Do your best to provide photographic examples of costumes in advance so that players can see what sort of “look” they strive for. When writing costume briefs, pick one or two clear, simple, iconic and easy elements for each brief - like “wide sash around the waist” or “brightly coloured headgear” - and try not to crowd the brief with too many elaborate suggestions for the perfect look. Your players will pleasantly surprise you. 
Be aware of body shape and size accessibility when writing your costume briefs. “Empire line” or “broad shoulders” or “ethereal, floaty, elfin clothing” may all sound iconic and straightforward to you, but they are all examples of clothing which disproportionately favours particular body shapes; steer away.
Think about where your monster/crew kit comes from; do you expect crew to self-costume or will you be buying kit for them? What does a properly stocked crew kit room look like? How does that affect your budget?
Tumblr media
Photo from Hades, by Oliver Facey
7. SEPARATION OF POWERS
When you’re putting your game team together, clearly define what each role means - who’s responsible for what - and write down those responsibilities somewhere everyone on the team can see them. An amorphous blob of “the refs” which slowly evolves into proper working practices is unlikely to be as efficient as starting out with a head of site & logistics, a head of setting coherency, etc. 
You can always change and modify these terms of reference as you go on, but setting them out clearly at the start will cut out an awful lot of drama later down the line. 

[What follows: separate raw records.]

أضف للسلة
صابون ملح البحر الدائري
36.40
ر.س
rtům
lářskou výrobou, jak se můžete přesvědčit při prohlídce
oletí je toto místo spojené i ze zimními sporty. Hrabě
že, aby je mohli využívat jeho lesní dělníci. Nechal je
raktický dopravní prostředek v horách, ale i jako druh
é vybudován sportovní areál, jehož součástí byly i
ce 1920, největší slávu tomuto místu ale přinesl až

Try to avoid having any individual make big important setting, system or plot decisions on their own; everyone, no matter how authoritative, should have their work checked by at least one other person who has the power to veto or bring their material to discussion. 

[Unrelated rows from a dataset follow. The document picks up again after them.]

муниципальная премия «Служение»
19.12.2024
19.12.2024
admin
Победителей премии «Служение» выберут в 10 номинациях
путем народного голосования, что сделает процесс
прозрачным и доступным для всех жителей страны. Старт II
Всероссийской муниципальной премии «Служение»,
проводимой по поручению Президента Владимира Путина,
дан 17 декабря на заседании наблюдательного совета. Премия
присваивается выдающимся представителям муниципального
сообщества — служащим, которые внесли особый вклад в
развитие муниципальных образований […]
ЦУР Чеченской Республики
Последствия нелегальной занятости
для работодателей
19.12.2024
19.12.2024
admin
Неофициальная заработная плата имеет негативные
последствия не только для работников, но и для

If you can, appoint a “conscience” early in the game design process. That person’s job is to stand behind you every time you’re about to make an important decision or rules call, or finalise a plot, or do something you think is really cool, and ask “What about player agency?” and “But how do the players interact with this?” and “What effect does this have on the players?”
Tumblr media
Photo from Gruntz, by Oliver Facey
8. CREW
Where is your crew from? How do you keep crew coming back for more? How many crew do you need to run a successful game?
If you’re starting up a local small linear style system, inculcating an early culture of “crew one / play one” is a good way to keep a regular stream of crew available for more. For medium systems, you might implement a “crew lottery” where people who crewed the last game get favourable placement for tickets for the next event, or discounts on future tickets. You should also do your best to include crew incentives - you’d be surprised how little “bennies” like hats or t-shirts help cement a sense of group identity and belonging among your crew cohort.
Out of the number of crew you need to run your ideal event, 2/3rds will book, and half of that number will actually show up. Be prepared and write your encounter based on low crew numbers as a contingency.
All photos from this set are from the first games of new systems, or one-off games.